- [Task to complete]: Return only the lines from the start of the records through the line that contains "Recommended Immunization Schedule", inclusive; leave out all pictures.

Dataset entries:
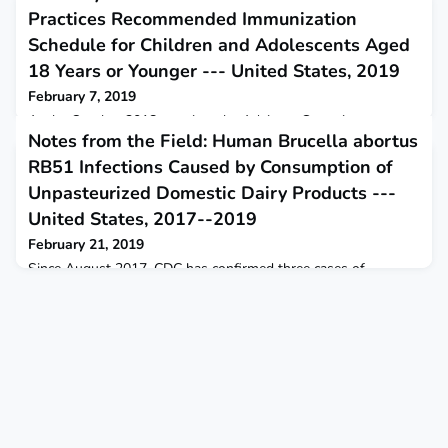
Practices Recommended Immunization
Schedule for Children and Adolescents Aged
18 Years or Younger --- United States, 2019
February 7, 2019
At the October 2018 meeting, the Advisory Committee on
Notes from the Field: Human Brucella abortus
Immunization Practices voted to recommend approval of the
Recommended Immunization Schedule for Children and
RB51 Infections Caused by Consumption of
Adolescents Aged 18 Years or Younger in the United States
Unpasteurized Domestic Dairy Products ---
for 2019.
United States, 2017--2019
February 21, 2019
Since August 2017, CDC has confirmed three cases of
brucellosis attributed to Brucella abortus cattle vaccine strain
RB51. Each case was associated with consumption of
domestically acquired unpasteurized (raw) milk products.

- [Task answer]:
Practices Recommended Immunization
Schedule for Children and Adolescents Aged
18 Years or Younger --- United States, 2019
February 7, 2019
At the October 2018 meeting, the Advisory Committee on
Notes from the Field: Human Brucella abortus
Immunization Practices voted to recommend approval of the
Recommended Immunization Schedule for Children and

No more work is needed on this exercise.